TASK ITEM:
Restate all data exactly. No images.

EXTRACTED DATA:
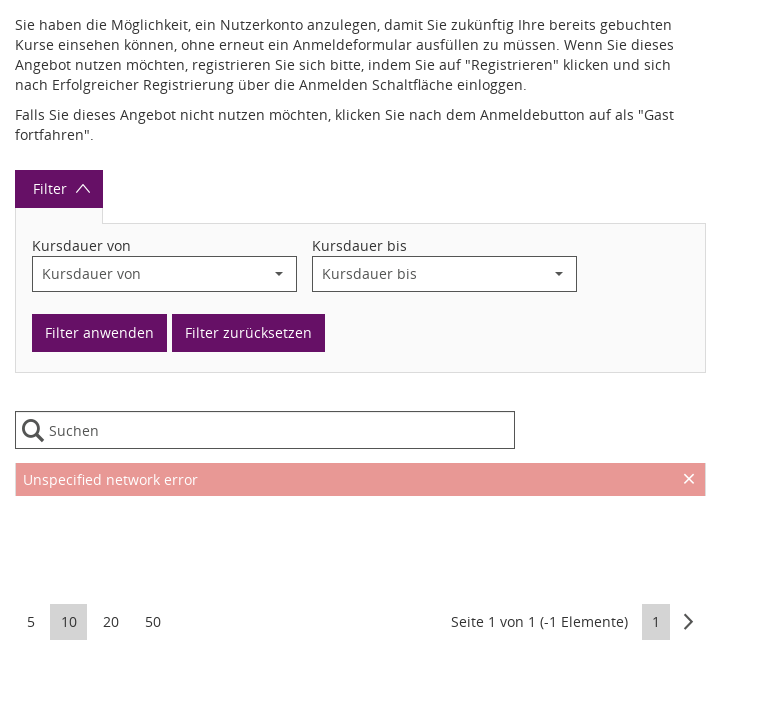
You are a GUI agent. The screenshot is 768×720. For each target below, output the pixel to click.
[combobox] (147, 274)
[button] (279, 274)
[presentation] (360, 546)
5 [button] (31, 621)
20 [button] (111, 621)
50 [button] (153, 621)
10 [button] (69, 621)
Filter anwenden (99, 332)
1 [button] (656, 621)
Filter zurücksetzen (248, 332)
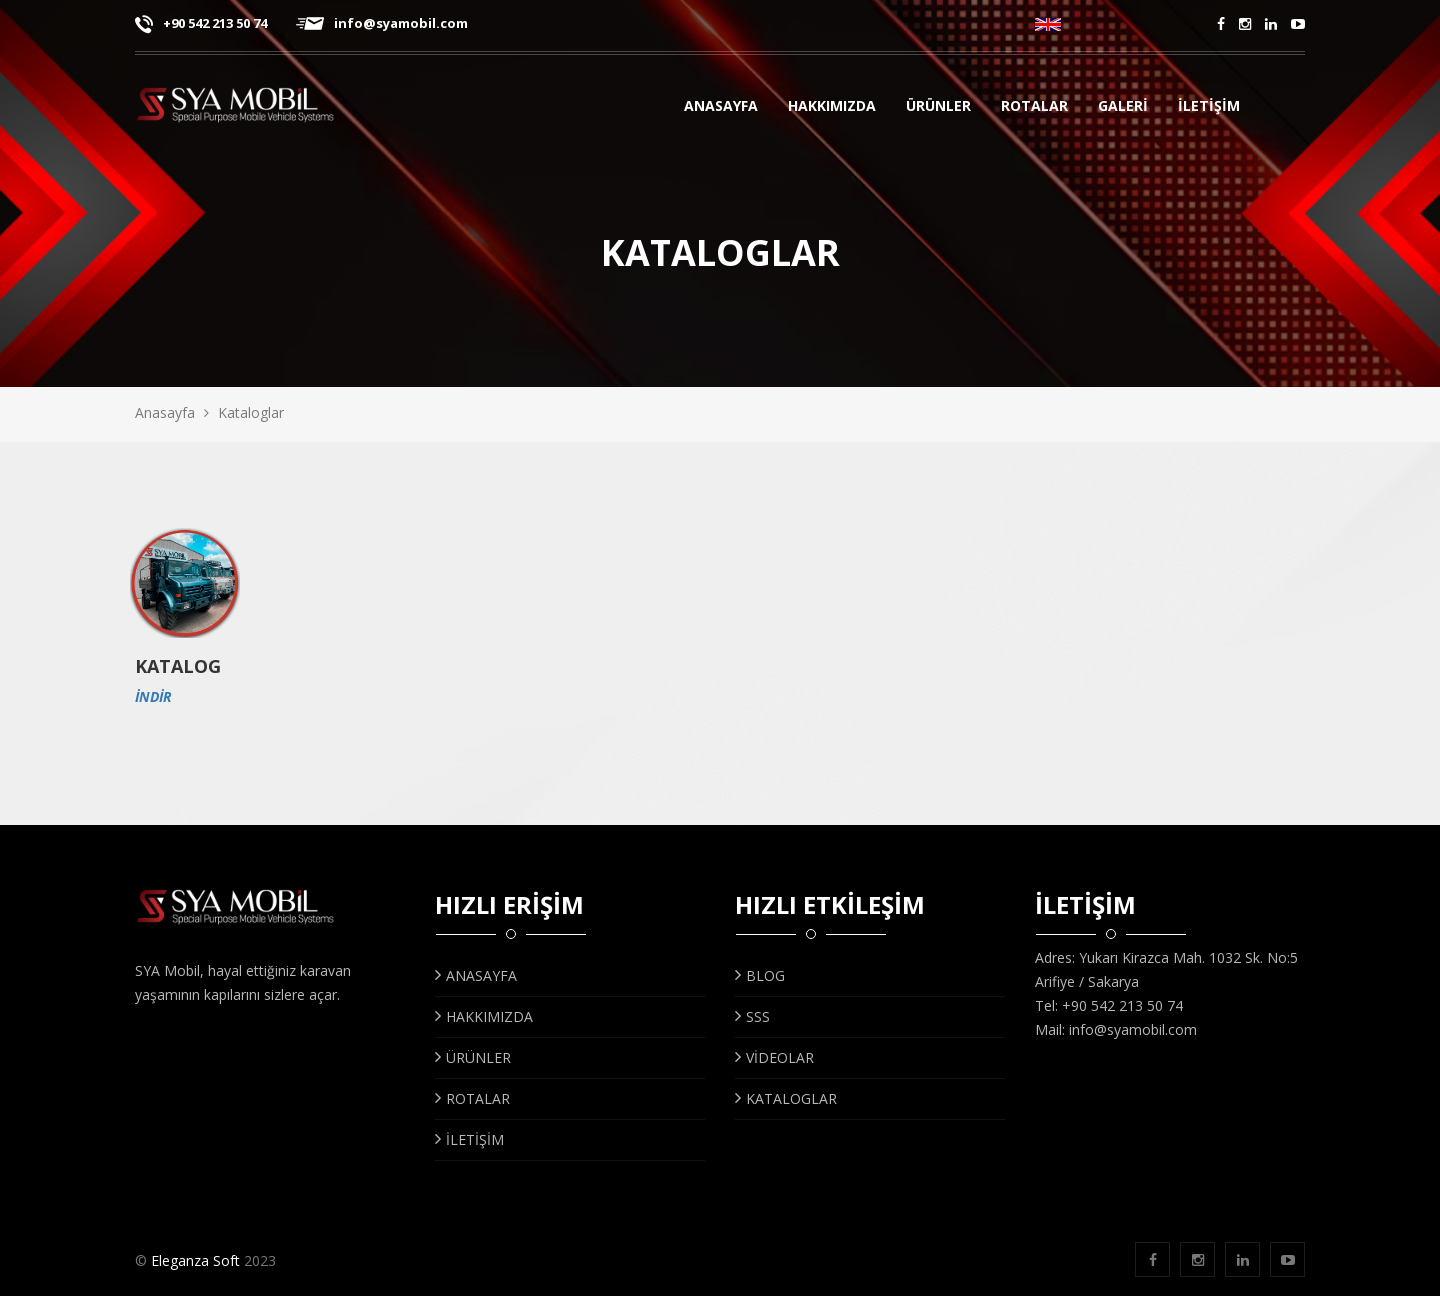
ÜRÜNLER (941, 108)
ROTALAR (472, 1098)
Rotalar (1036, 108)
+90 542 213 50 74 (201, 23)
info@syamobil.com (382, 23)
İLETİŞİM (1209, 108)
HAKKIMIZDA (832, 108)
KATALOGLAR (786, 1098)
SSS (752, 1016)
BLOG (760, 975)
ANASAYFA (721, 108)
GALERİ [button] (1130, 108)
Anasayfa (165, 412)
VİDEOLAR (774, 1057)
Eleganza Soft (195, 1260)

EXERCISE RESPONSE:
You are a GUI agent. The screenshot is 768×720. For each target below, output the pixel to click.
[combobox] (147, 274)
[button] (279, 274)
[presentation] (360, 546)
5 [button] (31, 621)
20 [button] (111, 621)
50 [button] (153, 621)
10 [button] (69, 621)
Filter anwenden (99, 332)
1 [button] (656, 621)
Filter zurücksetzen (248, 332)
ÜRÜNLER (941, 108)
ROTALAR (472, 1098)
Rotalar (1036, 108)
+90 542 213 50 74 (201, 23)
info@syamobil.com (382, 23)
İLETİŞİM (1209, 108)
HAKKIMIZDA (832, 108)
KATALOGLAR (786, 1098)
SSS (752, 1016)
BLOG (760, 975)
ANASAYFA (721, 108)
GALERİ [button] (1130, 108)
Anasayfa (165, 412)
VİDEOLAR (774, 1057)
Eleganza Soft (195, 1260)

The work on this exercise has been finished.